Leur parler ne m'a jamais apporter que des ennuis alors j'ai arrêté vers ton âge. A partir de là ils n'ont plus jamais vu un "carnet de note" et ne m'ont jamais rien demandé. "si tu veux arrêter l'école c'est pas mon problème". "A 15 ans tu te casse de chez moi". "Quand est-ce que tu commences à payer les factures ?". C'est à peu près tout ce dont je me souviens, ça et les disputes violentes auxquelles j'étais habitué très jeune. Je passais à côté avec mon bol de céréales et je montais le son de la télé.

Finalement aujourd'hui j'ai 30 ans, et je cois que sans le comprendre eux-mêmes, ils ne voulaient pas me transmettre leur maladie mentale, (eux-mêmes ont eu des parents avec un mauvais contact) mais ils l'ont fait un peu quand même, mais j'ai pu m'en sortir au point de pouvoir l'analyser, l'observer comme de l'extérieur.

Ce n'est pas de leur faute, c'est la faute de personne.
Mais les manquements existent, et toi tu en es la preuve, mais eux ne le voient pas. C'est comme si leur comportement te disait "analyse-moi! deviens adulte ! n'attends pas de moi que je t'analyse car je ne le peux pas sans risquer de te transmettre ce qui me rend triste! Or je ne veux pas que tu le deviennes aussi".

Je crois que c'est ça. Tes parents t'aiment comme les miens, comme n'importe lesquels, comme tu aimerais instinctivement ton enfant quand tu verras le merveilleux prodige que constitue sa simple naissance ; puis son évolution.
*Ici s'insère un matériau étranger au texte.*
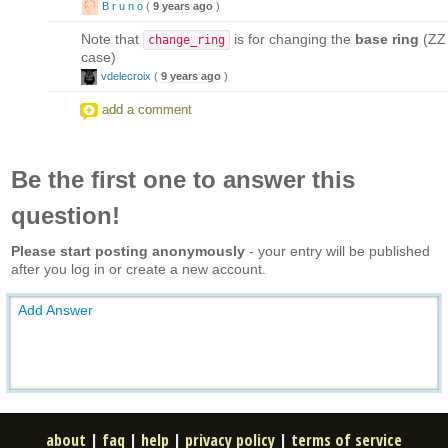
B r u n o
(
9 years ago
)
Note that
is for changing the
base ring
(ZZ 
change_ring
case)
vdelecroix
(
9 years ago
)
add a comment
Be the first one to answer this
question!
Please start posting anonymously
- your entry will be published
after you log in or create a new account.
Add Answer
about
|
faq
|
help
|
privacy policy
|
terms of service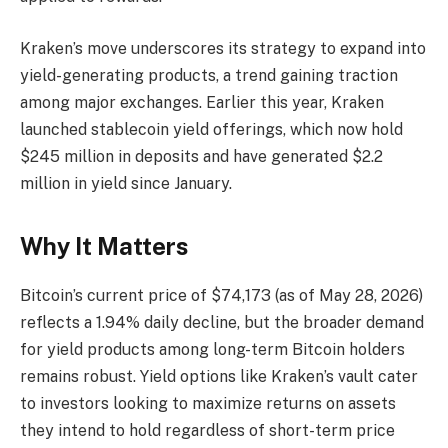
Kraken’s move underscores its strategy to expand into
yield-generating products, a trend gaining traction
among major exchanges. Earlier this year, Kraken
launched stablecoin yield offerings, which now hold
$245 million in deposits and have generated $2.2
million in yield since January.
Why It Matters
Bitcoin’s current price of $74,173 (as of May 28, 2026)
reflects a 1.94% daily decline, but the broader demand
for yield products among long-term Bitcoin holders
remains robust. Yield options like Kraken’s vault cater
to investors looking to maximize returns on assets
they intend to hold regardless of short-term price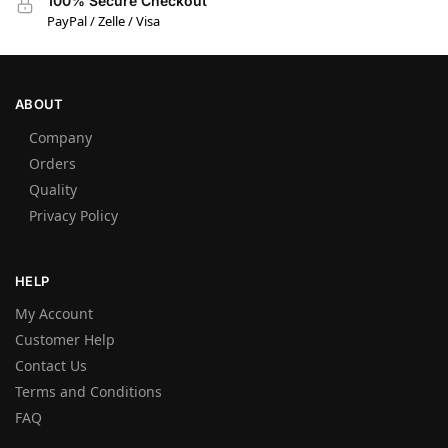
100% Secure Checkout
PayPal / Zelle / Visa
ABOUT
Company
Orders
Quality
Privacy Policy
HELP
My Account
Customer Help
Contact Us
Terms and Conditions
FAQ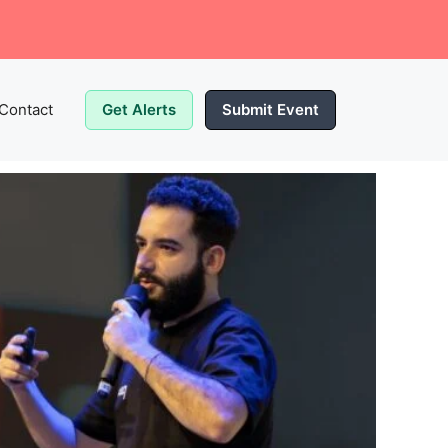
Contact
Get Alerts
Submit Event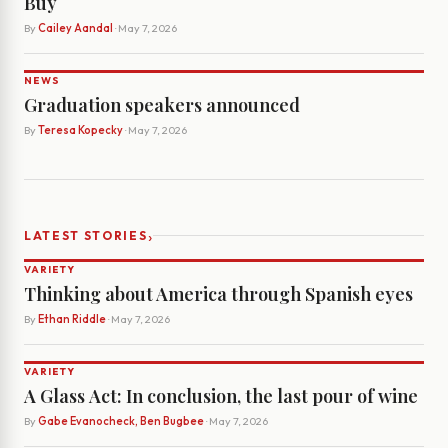
Buy
By
Cailey Aandal
· May 7, 2026
NEWS
Graduation speakers announced
By
Teresa Kopecky
· May 7, 2026
›
LATEST STORIES
VARIETY
Thinking about America through Spanish eyes
By
Ethan Riddle
· May 7, 2026
VARIETY
A Glass Act: In conclusion, the last pour of wine
By
Gabe Evanocheck, Ben Bugbee
· May 7, 2026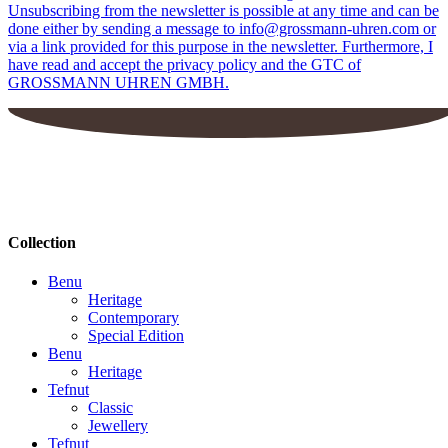
Unsubscribing from the newsletter is possible at any time and can be
done either by sending a message to info@grossmann-uhren.com or
via a link provided for this purpose in the newsletter. Furthermore, I
have read and accept the privacy policy and the GTC of
GROSSMANN UHREN GMBH.
Collection
Benu
Heritage
Contemporary
Special Edition
Benu
Heritage
Tefnut
Classic
Jewellery
Tefnut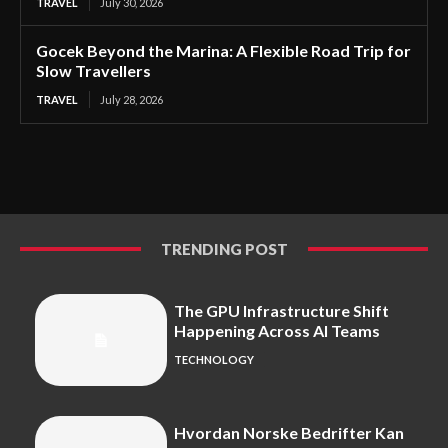
TRAVEL
July 30, 2026
Gocek Beyond the Marina: A Flexible Road Trip for
Slow Travellers
TRAVEL
July 28, 2026
TRENDING POST
The GPU Infrastructure Shift
Happening Across AI Teams
TECHNOLOGY
Hvordan Norske Bedrifter Kan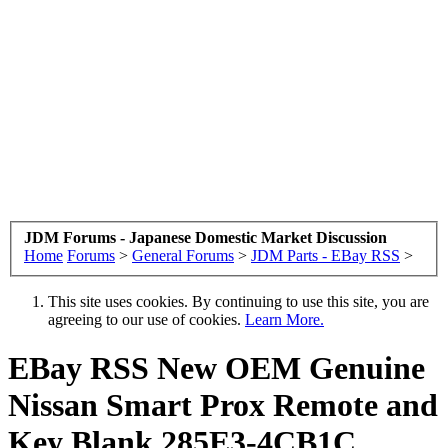
JDM Forums - Japanese Domestic Market Discussion
Home
Forums
>
General Forums
>
JDM Parts - EBay RSS
>
This site uses cookies. By continuing to use this site, you are
agreeing to our use of cookies.
Learn More.
EBay RSS
New OEM Genuine
Nissan Smart Prox Remote and
Key Blank 285E3-4CB1C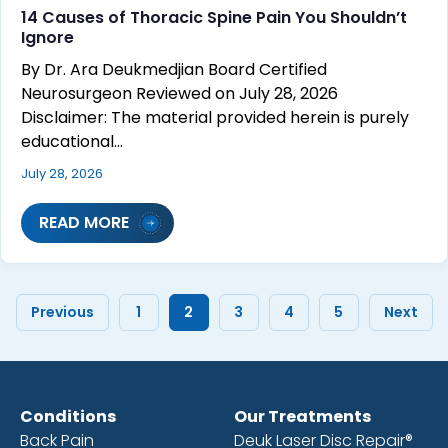
14 Causes of Thoracic Spine Pain You Shouldn’t
Ignore
By Dr. Ara Deukmedjian Board Certified
Neurosurgeon Reviewed on July 28, 2026
Disclaimer: The material provided herein is purely
educational…
July 28, 2026
READ MORE
Previous
1
2
3
4
5
Next
Conditions
Our Treatments
Back Pain
Deuk Laser Disc Repair®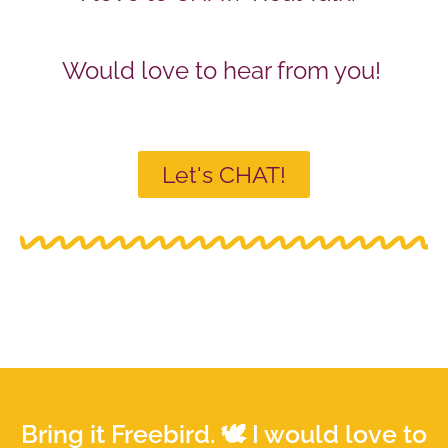
Would love to hear from you!
Let's CHAT!
Bring it Freebird. 🕊 I would love to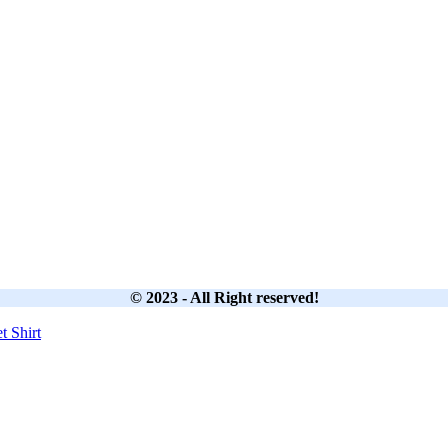
© 2023 - All Right reserved!
et
Shirt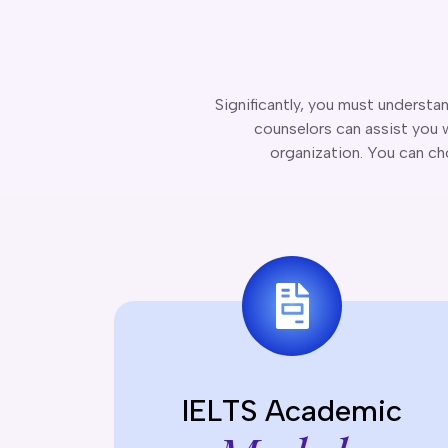
Significantly, you must understa
counselors can assist you w
organization. You can c
IELTS Academic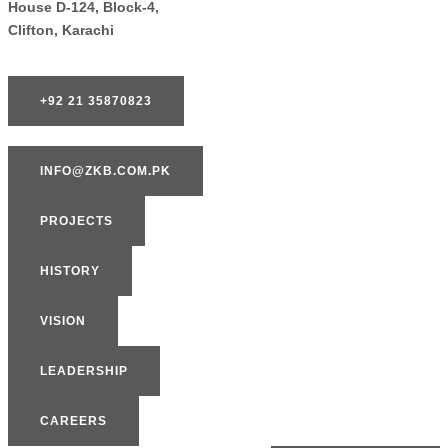
House D-124, Block-4,
Clifton, Karachi
+92 21 35870823
INFO@ZKB.COM.PK
PROJECTS
HISTORY
VISION
LEADERSHIP
CAREERS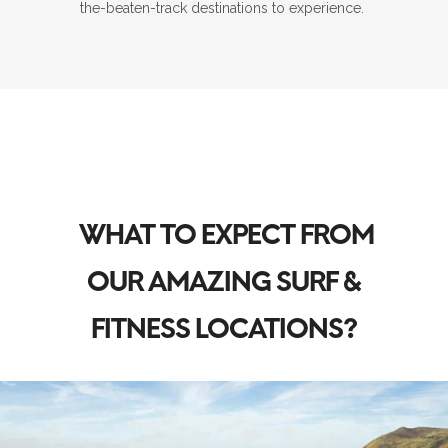
the-beaten-track destinations to experience.
WHAT TO EXPECT FROM
OUR AMAZING SURF &
FITNESS LOCATIONS?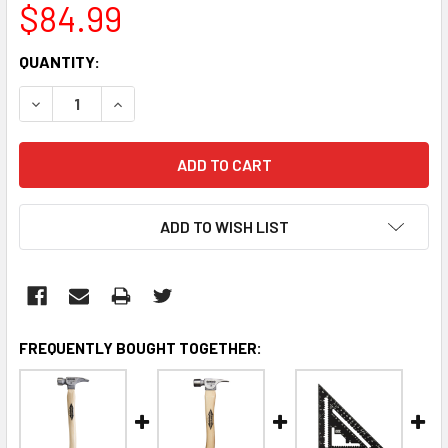
$84.99
CURRENT
QUANTITY:
STOCK:
DECREASE QUANTITY:
INCREASE QUANTITY:
ADD TO WISH LIST
FREQUENTLY BOUGHT TOGETHER: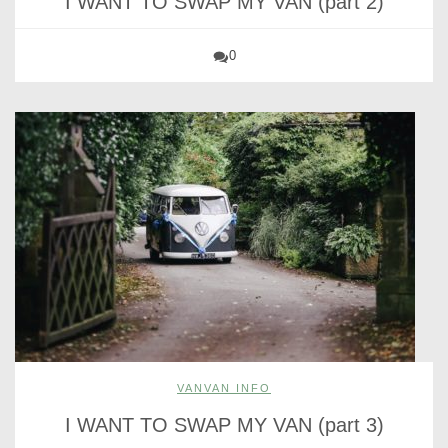
I WANT TO SWAP MY VAN (part 2)
0
VANVAN INFO
I WANT TO SWAP MY VAN (part 3)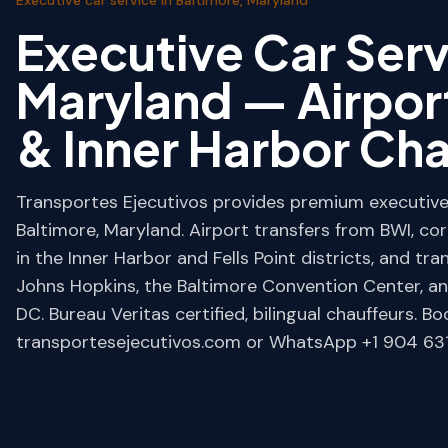
Executive Car Serv
Maryland — Airpor
& Inner Harbor Ch
Transportes Ejecutivos provides premium executive 
Baltimore, Maryland. Airport transfers from BWI, co
in the Inner Harbor and Fells Point districts, and tr
Johns Hopkins, the Baltimore Convention Center, 
DC. Bureau Veritas certified, bilingual chauffeurs. Bo
transportesejecutivos.com or WhatsApp +1 904 631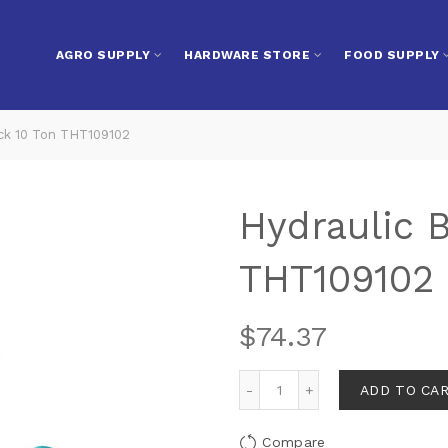
AGRO SUPPLY
HARDWARE STORE
FOOD SUPPLY
ack 10 Ton THT109102
Hydraulic B
THT109102
$
74.37
ADD TO CA
Compare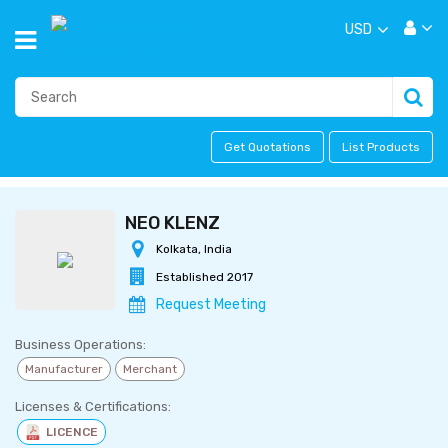
USD
Get Quotations
List Products
NEO KLENZ
Kolkata, India
Established 2017
Request Meeting
Business Operations:
Manufacturer
Merchant
Licenses & Certifications:
LICENCE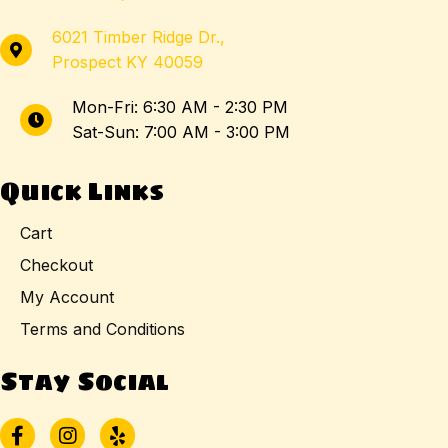
6021 Timber Ridge Dr.,
Prospect KY 40059
Mon-Fri: 6:30 AM - 2:30 PM
Sat-Sun: 7:00 AM - 3:00 PM
Quick Links
Cart
Checkout
My Account
Terms and Conditions
Stay Social
Facebook
Instagram
Yelp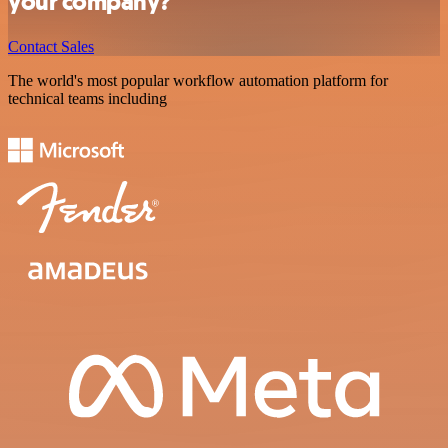
your company?
Contact Sales
The world's most popular workflow automation platform for
technical teams including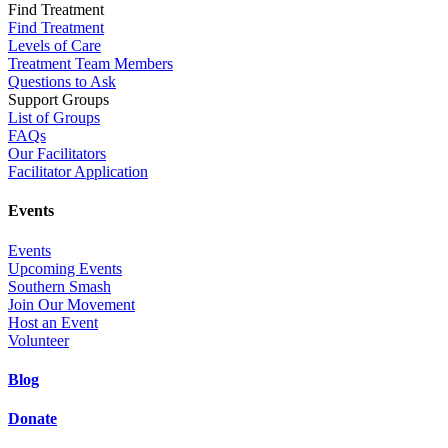
Find Treatment
Find Treatment
Levels of Care
Treatment Team Members
Questions to Ask
Support Groups
List of Groups
FAQs
Our Facilitators
Facilitator Application
Events
Events
Upcoming Events
Southern Smash
Join Our Movement
Host an Event
Volunteer
Blog
Donate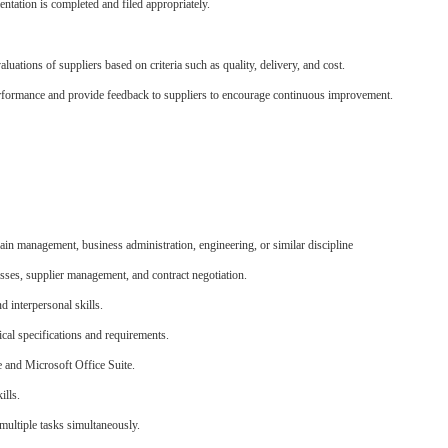
ntation is completed and filed appropriately.
uations of suppliers based on criteria such as quality, delivery, and cost.
erformance and provide feedback to suppliers to encourage continuous improvement.
ain management, business administration, engineering, or similar discipline
ses, supplier management, and contract negotiation.
d interpersonal skills.
ical specifications and requirements.
e and Microsoft Office Suite.
ills.
 multiple tasks simultaneously.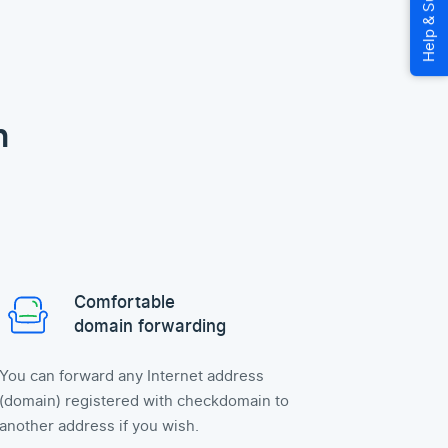
n
Comfortable
domain forwarding
You can forward any Internet address
(domain) registered with checkdomain to
another address if you wish.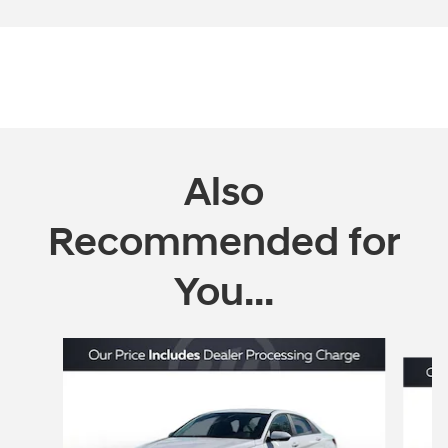
Also
Recommended for
You...
Slide 1 of 6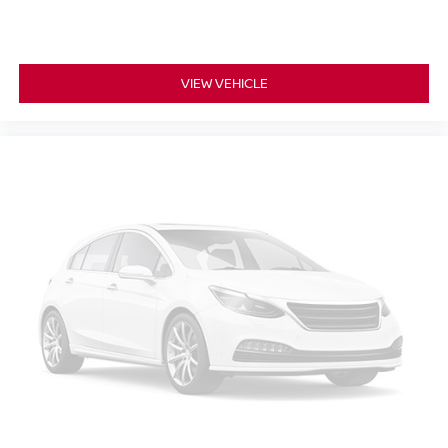
VIEW VEHICLE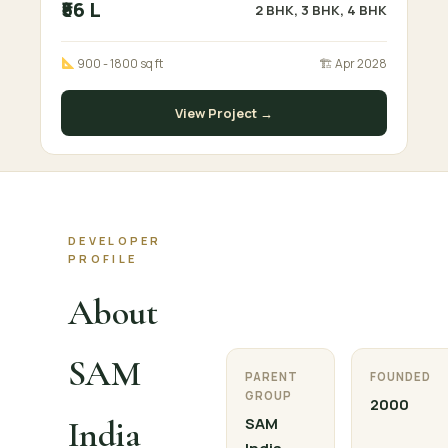
₹56 L
2 BHK, 3 BHK, 4 BHK
900 - 1800 sq ft
🏗 Apr 2028
View Project →
DEVELOPER
PROFILE
About
SAM
PARENT
FOUNDED
GROUP
2000
India
SAM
J'ai aussi ça à te dire, te féliciter. Quel puissance possède ton esprit !! Il se débat, il cherche à vivre, alors il trouve des solutions, et il t'a poussé aller chercher des infos sur internet ! A 11 ans seulement tu as écris un appel au secours sur un site web, moi je te félicite en saluant ton courage.
Quand j'avais 15 ans j'ai écris au maire d'une ville pour créer une compétition de vélo. Il ne m'a pas répondu, mais aujourd'hui si je recevais un tel courrier, je m'empresserai de féliciter cette initiave, en me disant, "en voila un qui possède une énergie créatrice qu'il faut encourager !".